(TASK OBJECTIVE):
Transcribe the entries below with complete accuracy, excluding the pictures.

(EXTRACTED INFORMATION):
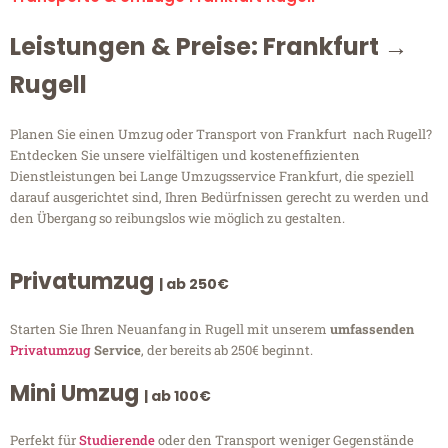
Leistungen & Preise: Frankfurt →
Rugell
Planen Sie einen Umzug oder Transport von Frankfurt nach Rugell?
Entdecken Sie unsere vielfältigen und kosteneffizienten
Dienstleistungen bei Lange Umzugsservice Frankfurt, die speziell
darauf ausgerichtet sind, Ihren Bedürfnissen gerecht zu werden und
den Übergang so reibungslos wie möglich zu gestalten.
Privatumzug
| ab 250€
Starten Sie Ihren Neuanfang in Rugell mit unserem
umfassenden
Privatumzug
Service
, der bereits ab 250€ beginnt.
Mini Umzug
| ab 100€
Perfekt für
Studierende
oder den Transport weniger Gegenstände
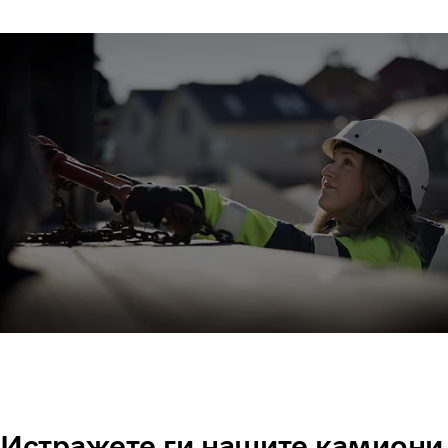
Истражете ги нашите камиони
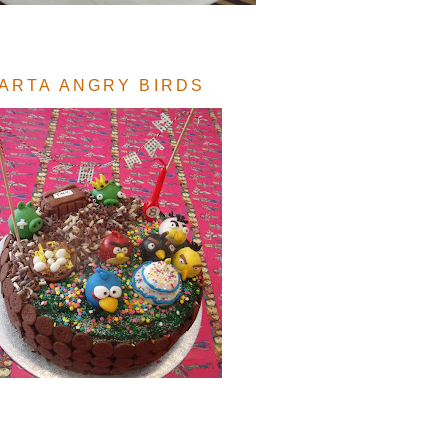
ARTA ANGRY BIRDS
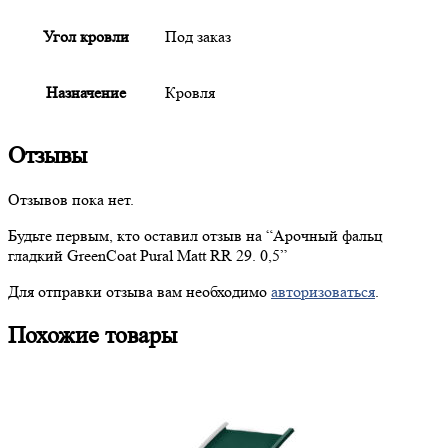
Угол кровли
Под заказ
Назначение
Кровля
Отзывы
Отзывов пока нет.
Будьте первым, кто оставил отзыв на “
Арочный
фальц
гладкий GreenCoat Pural Matt RR 29. 0,5”
Для отправки отзыва вам необходимо
авторизоваться
.
Похожие товары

(EXERCISE RESULT):
Leistungen & Preise: Frankfurt →
Rugell
Planen Sie einen Umzug oder Transport von Frankfurt nach Rugell?
Entdecken Sie unsere vielfältigen und kosteneffizienten
Dienstleistungen bei Lange Umzugsservice Frankfurt, die speziell
darauf ausgerichtet sind, Ihren Bedürfnissen gerecht zu werden und
den Übergang so reibungslos wie möglich zu gestalten.
Privatumzug
| ab 250€
Starten Sie Ihren Neuanfang in Rugell mit unserem
umfassenden
Privatumzug
Service
, der bereits ab 250€ beginnt.
Mini Umzug
| ab 100€
Perfekt für
Studierende
oder den Transport weniger Gegenstände
Истражете ги нашите камиони
ARTA ANGRY BIRDS
Угол кровли
Под заказ
Назначение
Кровля
Отзывы
Отзывов пока нет.
Будьте первым, кто оставил отзыв на “
Арочный
фальц
гладкий GreenCoat Pural Matt RR 29. 0,5”
Для отправки отзыва вам необходимо
авторизоваться
.
Похожие товары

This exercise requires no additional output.